In 1962, Siegfried Noffke and Dieter Hötger dug a tunnel approximately 30 metres long from Sebastianstraße 82 in West Kreuzberg under the Wall to Heinrich-Heine-Straße 45–49 in East Berlin. The Wall ran down the centre of the street at this point. An information board erected by Berliner Unterwelten at the site documents this escape route.
Sebastianstraße was another of Berlin’s divided streets, with the Wall running down its centre. The western side lay in Kreuzberg, the eastern side in Mitte – and the distance between the two was agonisingly short. In 1962, Siegfried Noffke and Dieter Hötger exploited this proximity, digging a tunnel roughly 30 metres long from the basement of Sebastianstraße 82 to Heinrich-Heine-Straße 45–49 on the eastern side.
Information board about the escape tunnel at Sebastianstraße 82 (Photo: OTFW)
The tunnel construction was a dangerous undertaking.
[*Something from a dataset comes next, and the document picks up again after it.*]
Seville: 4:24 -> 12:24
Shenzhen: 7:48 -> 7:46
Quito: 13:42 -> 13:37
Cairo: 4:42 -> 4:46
Diggers worked in near-total silence to avoid detection by border guards patrolling above. The soil had to be quietly removed and stored without arousing suspicion. An information board at the site, erected by Berliner Unterwelten, tells the story of this escape and the risks that both the builders and the escapees faced crossing beneath one of the most heavily guarded borders in history.